Refletir sobre minha escrita faz parte de uma tomada de consciência sobre mim mesma e meus sentimentos. Quais os momentos em que escrevo? E como escrevo nesses momentos? Qual a época em que mais escrevo contos eróticos, por exemplo? Cabe a reflexão.

Sei que isso pode não interessar as pessoas, mas analisar isso, para mim, me faz entender a mim mesma ou pelo menos ajuda. Meu psiquismo, meus processos cognitivos e de assimilação de coisas ruins que acontecem em minha vida. Só na semana passada tive duas notícias ruins, duas preocupações sobre o futuro. Dois pequenos problemas que não me definem, mas me incomodam. Com essas coisas eu só sinto vontade de escrever. Escrever, chorar e morrer. O fardo de viver, às vezes, me deixa muito deprimida e muito desgostosa com a vida.

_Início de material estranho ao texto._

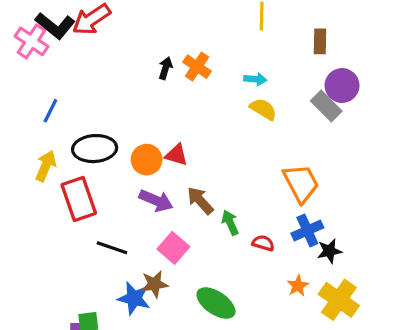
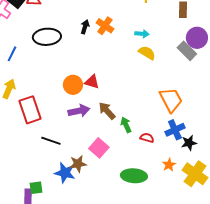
black ellipse: (95, 149) -> (47, 37), moved
purple arrow: (156, 201) -> (79, 111), turned -35
pink square: (173, 248) -> (99, 148), moved
green ellipse: (216, 303) -> (134, 176), moved, turned -30

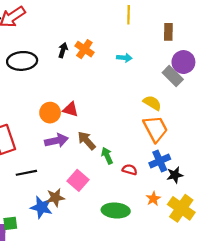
yellow semicircle: (147, 53) -> (152, 103), moved
black line: (51, 141) -> (26, 173), turned -30

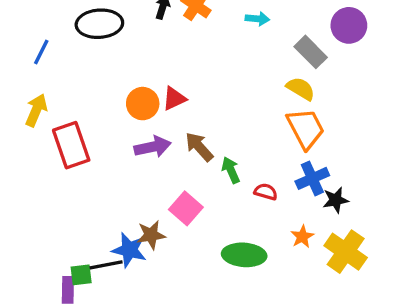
gray rectangle: (173, 76) -> (311, 52), moved
red triangle: (70, 109) -> (174, 99), turned -42
black line: (26, 173) -> (106, 265), moved

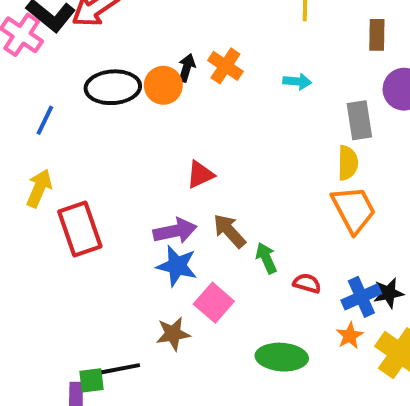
gray rectangle: (311, 52) -> (359, 120), turned 36
yellow semicircle: (301, 89) -> (348, 163), turned 60
orange circle: (143, 104) -> (163, 85), moved
blue cross: (312, 178) -> (361, 297), moved
blue star: (129, 250) -> (177, 266), moved

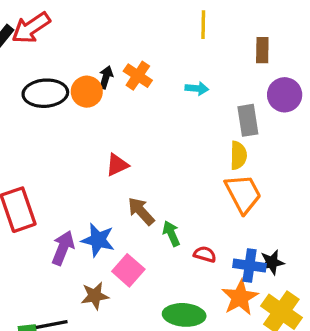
purple arrow: (175, 231) -> (63, 248), moved, turned -56
blue cross: (361, 297) -> (249, 265), turned 32
orange star: (350, 336) -> (240, 297), size x1.6

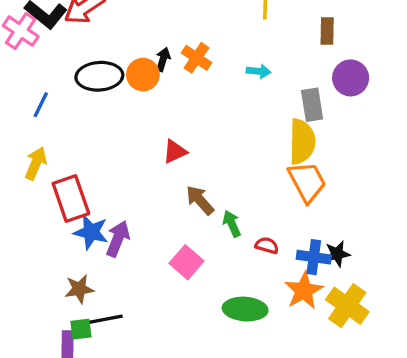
yellow semicircle: (238, 155) -> (302, 142), size x1.5
blue star: (98, 240) -> (91, 232), moved
brown star: (95, 296) -> (79, 289), moved

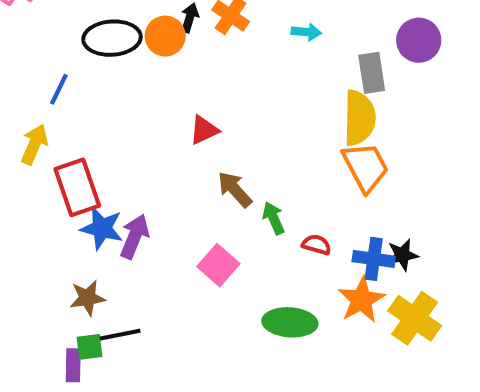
blue line: (41, 105) -> (59, 89), moved

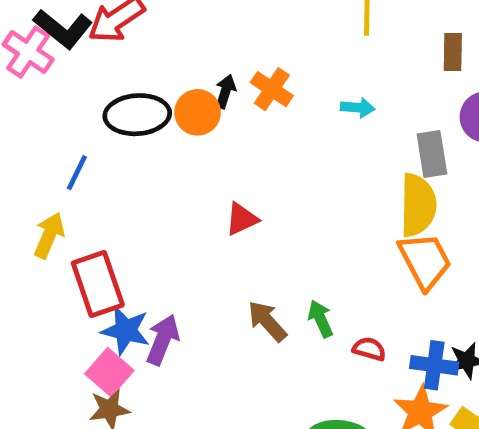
brown arrow: (235, 189) -> (267, 321), moved
pink square: (218, 265) -> (109, 372), moved

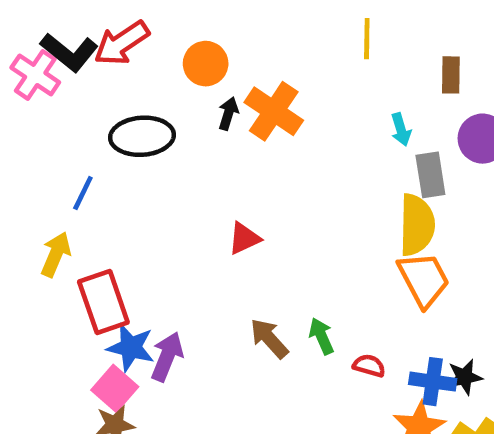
orange cross: (272, 89) -> (274, 111), size x1.4
cyan arrow: (358, 108) -> (401, 129), moved, turned 68
orange circle: (198, 112) -> (206, 64), moved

Às vezes, nem a literatura consegue me tirar desse entorpecimento mortífero. Deve existir uma força sobrenatural dentro do meu ser, porque mesmo com tudo desmoronando eu ainda consigo cumprir minhas obrigações diárias, os trabalhos da faculdade, etc. A demanda de estudos pelo menos mantém minha mente ocupada e eu deixo de sentir ímpetos de me jogar debaixo de algum carro em uma avenida movimentada.

Tudo é pesadelo, tudo é tempestade. E eu não acordo nunca desse sono que não oferece descanso, nem alento. Só dor, angústia e pesadelos. Eu não sei até quando eu vou conseguir me manter ocupada o suficiente para não desistir e não mergulhar de vez nesse entorpecimento.